Aparte de la IA y los peligros que nos acechan por su irresponsabilidad, además del control y manipulación de las redes sociales en manos chinas, de los hackers rusos o de ambiciosos sin freno como Elon Musk, están los temores que atañen al cambio climático. No hay día sin una noticia alarmante al respecto, ni documental que no muestre lo amenazado que está el equilibrio natural para los humanos. Los polos se derriten, y lo que es peor, la capa de permafrost (el suelo congelado de modo perenne) también desaparece. Una isla del Pacífico pide ayuda porque se va a pique en poco menos de treinta años. Y aunque es verdad que estas cosas o se exageran o nadie les hace ni caso, son muchos los científicos que parecen compartir tales preocupaciones.

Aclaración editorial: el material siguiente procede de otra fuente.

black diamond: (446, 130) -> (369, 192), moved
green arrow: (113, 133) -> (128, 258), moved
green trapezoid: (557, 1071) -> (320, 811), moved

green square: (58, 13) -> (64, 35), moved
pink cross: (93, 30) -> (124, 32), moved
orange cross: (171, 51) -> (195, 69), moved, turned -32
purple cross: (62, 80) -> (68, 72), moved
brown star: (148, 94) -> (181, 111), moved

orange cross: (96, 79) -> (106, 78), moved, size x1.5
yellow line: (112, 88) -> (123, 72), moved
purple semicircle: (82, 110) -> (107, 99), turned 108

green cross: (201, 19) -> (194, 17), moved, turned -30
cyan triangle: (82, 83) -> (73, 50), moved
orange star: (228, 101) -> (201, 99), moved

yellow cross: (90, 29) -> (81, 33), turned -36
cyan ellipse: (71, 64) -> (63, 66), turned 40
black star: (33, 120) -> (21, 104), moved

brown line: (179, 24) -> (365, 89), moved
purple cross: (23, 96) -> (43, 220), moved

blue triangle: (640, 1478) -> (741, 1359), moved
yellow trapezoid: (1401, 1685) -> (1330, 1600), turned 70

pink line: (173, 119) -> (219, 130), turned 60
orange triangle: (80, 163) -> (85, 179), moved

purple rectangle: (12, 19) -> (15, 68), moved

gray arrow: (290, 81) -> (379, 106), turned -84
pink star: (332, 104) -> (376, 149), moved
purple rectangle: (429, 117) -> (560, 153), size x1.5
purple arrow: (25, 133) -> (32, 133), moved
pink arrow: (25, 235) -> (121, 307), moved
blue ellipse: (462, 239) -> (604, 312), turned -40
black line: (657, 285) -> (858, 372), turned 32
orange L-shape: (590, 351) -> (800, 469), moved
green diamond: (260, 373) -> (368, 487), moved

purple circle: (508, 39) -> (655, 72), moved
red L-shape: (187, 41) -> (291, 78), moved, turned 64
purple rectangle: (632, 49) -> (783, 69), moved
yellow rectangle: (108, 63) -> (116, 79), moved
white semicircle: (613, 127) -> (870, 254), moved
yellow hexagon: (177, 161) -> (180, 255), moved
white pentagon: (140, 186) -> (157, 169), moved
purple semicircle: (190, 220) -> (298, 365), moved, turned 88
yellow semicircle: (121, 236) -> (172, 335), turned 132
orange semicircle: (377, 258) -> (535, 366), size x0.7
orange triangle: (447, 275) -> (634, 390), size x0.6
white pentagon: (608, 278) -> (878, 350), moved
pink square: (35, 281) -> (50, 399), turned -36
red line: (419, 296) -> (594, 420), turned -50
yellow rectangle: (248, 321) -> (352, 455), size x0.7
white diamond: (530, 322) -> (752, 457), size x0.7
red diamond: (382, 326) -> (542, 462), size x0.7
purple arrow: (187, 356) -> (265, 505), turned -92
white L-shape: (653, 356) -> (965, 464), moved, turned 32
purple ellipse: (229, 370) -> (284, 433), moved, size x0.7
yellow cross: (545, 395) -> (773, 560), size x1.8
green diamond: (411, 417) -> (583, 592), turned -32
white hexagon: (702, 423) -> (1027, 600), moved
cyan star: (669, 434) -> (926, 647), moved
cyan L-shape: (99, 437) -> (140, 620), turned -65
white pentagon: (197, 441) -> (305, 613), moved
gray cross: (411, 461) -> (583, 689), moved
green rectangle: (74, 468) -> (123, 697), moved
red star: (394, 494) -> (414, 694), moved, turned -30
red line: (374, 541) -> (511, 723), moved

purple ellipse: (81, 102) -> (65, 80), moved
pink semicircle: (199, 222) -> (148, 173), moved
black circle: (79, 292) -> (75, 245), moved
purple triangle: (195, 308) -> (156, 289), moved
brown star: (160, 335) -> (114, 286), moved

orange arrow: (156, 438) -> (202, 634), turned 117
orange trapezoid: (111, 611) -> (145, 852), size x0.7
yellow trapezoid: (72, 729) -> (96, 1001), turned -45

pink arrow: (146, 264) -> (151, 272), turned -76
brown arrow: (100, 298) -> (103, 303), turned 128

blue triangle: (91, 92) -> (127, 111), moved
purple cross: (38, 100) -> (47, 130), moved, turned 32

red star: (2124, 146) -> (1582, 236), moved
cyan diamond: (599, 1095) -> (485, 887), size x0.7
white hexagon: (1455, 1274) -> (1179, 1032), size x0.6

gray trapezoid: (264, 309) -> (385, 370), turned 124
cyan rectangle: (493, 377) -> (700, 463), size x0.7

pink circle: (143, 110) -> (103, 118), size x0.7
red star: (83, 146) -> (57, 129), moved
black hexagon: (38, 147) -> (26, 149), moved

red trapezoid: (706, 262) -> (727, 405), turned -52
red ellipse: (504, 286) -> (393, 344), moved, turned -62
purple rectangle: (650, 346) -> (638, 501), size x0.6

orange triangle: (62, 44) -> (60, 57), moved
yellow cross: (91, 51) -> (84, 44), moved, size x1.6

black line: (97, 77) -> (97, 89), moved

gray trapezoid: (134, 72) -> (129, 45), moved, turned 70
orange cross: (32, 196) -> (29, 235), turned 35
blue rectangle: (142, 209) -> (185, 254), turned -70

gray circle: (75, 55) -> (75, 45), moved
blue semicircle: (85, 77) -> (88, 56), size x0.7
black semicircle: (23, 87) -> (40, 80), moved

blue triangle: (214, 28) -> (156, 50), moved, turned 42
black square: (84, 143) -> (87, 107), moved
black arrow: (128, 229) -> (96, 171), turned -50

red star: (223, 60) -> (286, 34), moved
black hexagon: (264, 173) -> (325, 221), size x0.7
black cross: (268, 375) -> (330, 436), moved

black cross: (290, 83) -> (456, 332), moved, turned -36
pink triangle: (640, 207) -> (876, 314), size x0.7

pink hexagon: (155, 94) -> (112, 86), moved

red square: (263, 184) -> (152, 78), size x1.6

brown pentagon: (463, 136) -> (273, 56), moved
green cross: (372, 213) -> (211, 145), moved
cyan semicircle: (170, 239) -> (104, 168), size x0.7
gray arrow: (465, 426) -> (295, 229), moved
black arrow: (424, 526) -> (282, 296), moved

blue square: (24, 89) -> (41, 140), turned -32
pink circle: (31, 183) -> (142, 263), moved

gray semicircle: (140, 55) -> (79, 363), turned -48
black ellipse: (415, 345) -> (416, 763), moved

Las migraciones. Otro de los monotemas que dominan la agenda política y los telediarios. Si ven la película Yo capitán, se sobrecogerán. Un film italiano, de Matteo Garrone. Un fenómeno también histórico, casi desde el Paleolítico, pero que en la actualidad sobrepasa a las autoridades políticas de Occidente, atrapadas entre el buenismo ingenuo e inconsciente y el populismo de raíces xenófobas. El mundo incapaz de suturar la brecha entre los países, mientras se cantan las virtudes de la mediterraneidad cuando en apenas ocho millas de mar entre Europa y África se encuentra el mayor diferencial de renta y cultura del planeta. Un abismo de civilizaciones repleto de antenas parabólicas.
Y luego está la economía, sobre la que con frecuencia sobrevuelan los malos augurios. Es como si la única manera de cobrar protagonismo para un economista consista en vaticinar una crisis inminente. A pesar de que se superó mal que bien el estallido de la burbuja inmobiliaria en 2007, de que no se reformulara el capitalismo especulativo tal como pedía en su momento un líder ahora esposado (con tobillera electrónica), Nicolas Sarkozy, que sobreviniera una pandemia y un confinamiento que hibernó la actividad productiva durante meses, a pesar de las nuevas guerras que se han desatado a las puertas de Europa, del Brexit británico y la falta de acuerdos para la liberación comercial… Lo bien cierto es que el mundo está mejor y ha sido asombroso cómo no se dejó atrás a nadie y esa creación humana llamado Estado Social funcionó protegiendo a casi todos.
Hubiera sido un buen momento para poner en práctica un nuevo contrato entre las partes fundamentales que conforman la sociedad, humanizar la globalización, avanzar hacia una práctica más ética en los negocios, porque es difícil que exista una alternativa que traiga más prosperidad y libertad que el capitalismo. Pero también es necesario que se autorregule con más honestidad y eficiencia. Lo vaticinaron pensadores como Adam Smith y lo adelantó con los límites a la razón el propio Kant. En la mismísima Lonja de Valencia, circundando su exuberante salón columnario, a la altura casi de su cielo, existe una inscripción en latín del siglo XV, muy anterior a la irrupción de la moral protestante, que dice: … «Probad y ved cuán bueno es el comercio que no lleva fraude en la palabra, que jura al prójimo y no le falta, que no da su dinero con usura. El mercader que vive de este modo rebosará de riquezas y gozará, por último, de la vida eterna».